In Mail.ru’s case, the next step is to roll out the feature in a live interface, behind a flag, and to send out an email to this larger segment of active users, presenting the new feature and inviting them to activate it on their own in the interface, usually with a shiny “Update” button. To measure the value of the feature to actual users, the team again uses a voting system, with a few prompts here and there, basically asking users whether they find the feature helpful or useful. Notice that the difference between this level and the previous level is that the manual opt-in involves a much larger audience — many of whom aren’t technical at all, unlike beta testers.
So, timing and coordination matter. You probably wouldn’t pick a random day to send out the email to active users, because you’ll want the customer support team and developers to be available when the stream of bug reports starts coming in. That’s why the email is sent out at the beginning of the week, when all (or most) developers are available and the support team is ready to spring into action, having been briefed and actively connected with the developers via Skype or Slack. In a smaller company, you could even have developers sit in for a few hours at support desks to get to the core of a problem faster by speaking directly to customers.
6. Split-Test and Check Retention
In the steps thus far, except for usability testing, all testers have used the new feature voluntarily. However, if you enable the feature by default, suddenly users will have to use it, and this is a very different kind of group, one we haven’t tested at all.
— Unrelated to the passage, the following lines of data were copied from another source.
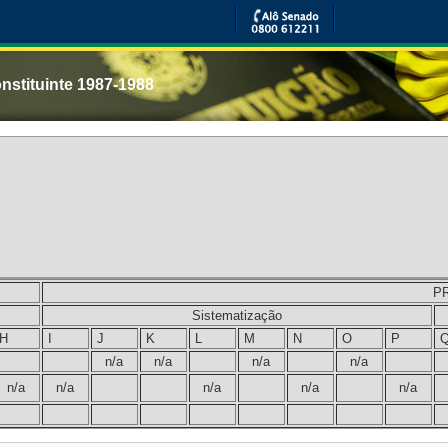
nstituinte 1987-1988
P
Sistematização
H
I
J
K
L
M
N
O
P
n/a
n/a
n/a
n/a
n/a
n/a
n/a
n/a
n/a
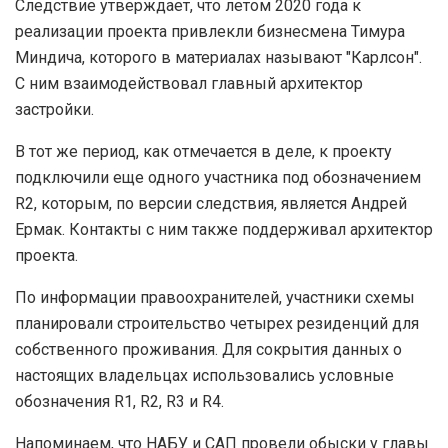
Следствие утверждает, что летом 2020 года к
реализации проекта привлекли бизнесмена Тимура
Миндича, которого в материалах называют "Карлсон".
С ним взаимодействовал главный архитектор
застройки.
В тот же период, как отмечается в деле, к проекту
подключили еще одного участника под обозначением
R2, которым, по версии следствия, является Андрей
Ермак. Контакты с ним также поддерживал архитектор
проекта.
По информации правоохранителей, участники схемы
планировали строительство четырех резиденций для
собственного проживания. Для сокрытия данных о
настоящих владельцах использовались условные
обозначения R1, R2, R3 и R4.
Напоминаем, что НАБУ и САП провели обыски у главы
To make sure you don’t break the habits of passive users, you could split-test with three small segments of users and measure retention. After all, you want to make sure that a new version works at least as well as the previous one. Identify the most important activity in the interface and measure not only how much time users spend on it before and after the roll-out, but also how much time passes until they return. In Mail.ru’s case, retention entails users checking their email and composing a message. The more often a user comes back, the higher the retention, which is an indicator of a better UX.
Each segment gets a slightly different view, which enables us test how to display the new feature to all users later. For the first segment, we add the new feature and provide a tutorial on how to use it. For the second segment, we just add the new feature. For the third segment, we could leave the feature as is. For all of these segments, we could implement the change at the same time, select a reasonable timeframe to run the test, measure retention and then compare results. The higher the retention of a segment, the more likely that design will be promoted to all users later on.
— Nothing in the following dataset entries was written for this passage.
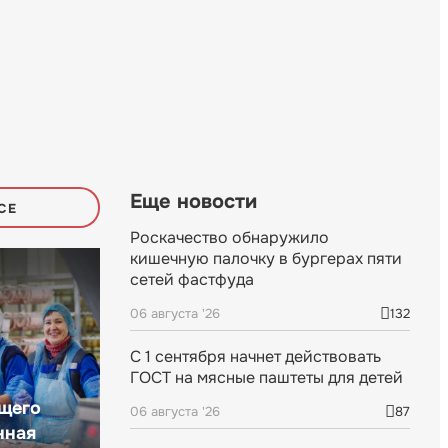
Еще новости
СЕ
Роскачество обнаружило
кишечную палочку в бургерах пяти
сетей фастфуда
06 августа '26
132
С 1 сентября начнет действовать
ГОСТ на мясные паштеты для детей
щего
06 августа '26
87
нная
7. Release Slowly and Gradually
If a feature has made it all the way to this point, then it probably already works well for a large segment of the audience. This is when you could gradually roll it out to all users — with a voting prompt to gather feedback. If the feedback is mostly positive, you can keep rolling out the feature and it will eventually become an integral part of the interface. Otherwise, you would evaluate the feedback and return to the lab for the next iteration.
Rolling out the feature isn’t enough, though: It has to be communicated to users. A common way to do that is through email and social media. Still, a quick walkthrough tutorial explaining the value of the feature in real-life scenarios might be helpful, too. Also, don’t forget to integrate a suggestions box to gather feedback immediately.
8. Measure the Aftermath
Once the feature has been rolled out, we can monitor how it performs and try different methods to draw attention to it, so that users will be able to perform their tasks more efficiently. You could track the most common tasks or most visited pages and then display a little inline note recommending a slightly smarter and faster way for the user to achieve their goal, and then measure whether the user prefers this new feature or the usual method.
Don’t forget to bring the feedback back to the entire team, not only the developers or designers, so that they are motivated and engaged and see how people use a feature that was initially nothing more than a rough idea. Nothing is more motivating than seeing happy, delighted people using an application exactly the way you envisioned, or in entirely different ways. It will also nourish the growth of the team’s subsequent features.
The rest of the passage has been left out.